Linux is a very popular platform. Not just because it is free but also because it is reliable and supports anything you can imagine. A popular setup is a Linux server without any graphical user interface. It can be used for web hosting, as a file server, as a database server, or for anything you need. Most people comfortable with Windows operating system are afraid to start thinking in a different way. In fact, installing and using Linux is pretty simple.

Once you decide to go for it you have already made the first step. The next step is to get some basic information about installing Linux. There are many Linux distributions. One that is very popular is Ubuntu. Simply Google for “ubuntu server” and learn about what do you need to install Linux. In general, things are pretty simple. You can install Linux on almost any machine. Your old computer that was replaced some time ago is a perfect choice for Linux. You only need some space on the hard drive, a CD or DVD drive, a network card and a lot of patience.

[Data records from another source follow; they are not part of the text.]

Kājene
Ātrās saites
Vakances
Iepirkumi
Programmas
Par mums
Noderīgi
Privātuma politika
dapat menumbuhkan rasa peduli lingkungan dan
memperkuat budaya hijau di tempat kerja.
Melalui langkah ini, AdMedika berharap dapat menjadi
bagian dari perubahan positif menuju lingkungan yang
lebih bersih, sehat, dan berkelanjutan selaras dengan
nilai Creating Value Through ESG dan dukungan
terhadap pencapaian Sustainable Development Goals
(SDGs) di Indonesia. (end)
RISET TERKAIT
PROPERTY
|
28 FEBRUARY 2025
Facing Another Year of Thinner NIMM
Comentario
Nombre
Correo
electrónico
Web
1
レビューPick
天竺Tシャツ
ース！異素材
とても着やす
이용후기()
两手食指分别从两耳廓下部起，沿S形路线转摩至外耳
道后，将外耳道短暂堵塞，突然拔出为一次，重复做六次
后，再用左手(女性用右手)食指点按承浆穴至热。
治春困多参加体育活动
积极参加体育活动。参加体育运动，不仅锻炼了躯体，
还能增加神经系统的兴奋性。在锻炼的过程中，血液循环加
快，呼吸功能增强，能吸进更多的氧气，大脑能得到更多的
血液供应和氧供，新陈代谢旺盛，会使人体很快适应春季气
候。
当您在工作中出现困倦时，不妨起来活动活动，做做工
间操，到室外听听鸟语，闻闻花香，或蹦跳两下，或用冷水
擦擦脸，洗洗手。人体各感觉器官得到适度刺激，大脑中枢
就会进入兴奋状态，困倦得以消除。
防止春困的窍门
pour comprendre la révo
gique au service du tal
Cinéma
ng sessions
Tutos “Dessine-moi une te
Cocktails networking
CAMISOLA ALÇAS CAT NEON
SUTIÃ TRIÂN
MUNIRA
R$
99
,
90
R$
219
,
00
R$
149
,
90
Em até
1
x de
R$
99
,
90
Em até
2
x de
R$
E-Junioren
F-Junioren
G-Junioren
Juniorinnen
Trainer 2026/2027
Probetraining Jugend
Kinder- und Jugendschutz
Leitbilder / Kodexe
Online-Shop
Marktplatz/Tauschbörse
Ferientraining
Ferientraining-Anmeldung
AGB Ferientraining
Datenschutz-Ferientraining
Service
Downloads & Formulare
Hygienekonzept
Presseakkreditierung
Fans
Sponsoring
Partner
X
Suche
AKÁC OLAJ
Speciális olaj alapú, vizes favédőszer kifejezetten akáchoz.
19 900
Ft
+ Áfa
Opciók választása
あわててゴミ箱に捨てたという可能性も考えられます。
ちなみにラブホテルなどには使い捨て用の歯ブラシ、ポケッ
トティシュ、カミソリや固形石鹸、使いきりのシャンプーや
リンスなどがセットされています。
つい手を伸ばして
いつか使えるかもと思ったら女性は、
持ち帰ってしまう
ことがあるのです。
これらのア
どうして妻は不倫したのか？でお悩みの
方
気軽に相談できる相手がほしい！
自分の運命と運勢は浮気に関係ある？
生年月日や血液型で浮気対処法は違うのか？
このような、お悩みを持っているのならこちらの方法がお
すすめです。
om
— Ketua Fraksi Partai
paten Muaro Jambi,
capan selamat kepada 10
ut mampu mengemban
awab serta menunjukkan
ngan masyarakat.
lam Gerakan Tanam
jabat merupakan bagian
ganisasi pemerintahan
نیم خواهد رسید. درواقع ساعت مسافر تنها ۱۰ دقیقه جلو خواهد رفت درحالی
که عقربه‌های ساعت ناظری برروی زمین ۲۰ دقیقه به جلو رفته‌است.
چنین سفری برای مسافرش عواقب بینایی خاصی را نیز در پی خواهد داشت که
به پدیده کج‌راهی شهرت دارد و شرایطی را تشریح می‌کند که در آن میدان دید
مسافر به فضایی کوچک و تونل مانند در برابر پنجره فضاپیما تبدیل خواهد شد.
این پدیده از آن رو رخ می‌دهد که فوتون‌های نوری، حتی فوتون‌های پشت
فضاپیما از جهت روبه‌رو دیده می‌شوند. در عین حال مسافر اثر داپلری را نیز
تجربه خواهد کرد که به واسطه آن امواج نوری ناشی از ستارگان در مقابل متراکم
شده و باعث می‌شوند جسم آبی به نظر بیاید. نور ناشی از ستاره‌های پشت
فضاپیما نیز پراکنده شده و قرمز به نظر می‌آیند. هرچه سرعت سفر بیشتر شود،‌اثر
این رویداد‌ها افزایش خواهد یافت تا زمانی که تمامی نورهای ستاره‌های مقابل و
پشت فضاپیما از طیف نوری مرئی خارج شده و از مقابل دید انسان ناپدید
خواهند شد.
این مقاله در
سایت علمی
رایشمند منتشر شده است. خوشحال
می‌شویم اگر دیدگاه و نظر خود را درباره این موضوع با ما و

The first step is to make a bootable CD with the latest Ubuntu server image. Download the image file and burn it on a CD. Then you boot your computer with this CD and start installing Linux. It is a good idea to do this installation next to your main computer with internet accesses. This way you will be able to browse for any problem you may encounter. The most important thing you should know is that for every question you may have, there is an answer on some web page waiting for you. You only have to find it.

The installation process is pretty straight-forward. If you don’t understand what the installer is asking you then simply select the default option. Of course, you can also ask Google for it and then choose appropriate option. You should understand that the Linux principle is very different from the Windows one. But once you become familiar with Linux shell and basic commands it will be very easy to work with Linux and to install and configure new software.

Having a Linux server is a great upgrade to your home network. This server will be your reliable storage for large peer-to-peer files, web server for website development or a computer to play with. And remember, sooner or later you will encounter a problem. Something will not work or you will not know how to change some setting. All you have to do is to search for the answer on the web. Web pages offer a giant encyclopedia on Linux.

The author is a big Linux fan and all his websites were developed on a home Linux server. One such project is http://hydronicfloorheating.org/ which offers some basic information on Hydronic Floor Heating.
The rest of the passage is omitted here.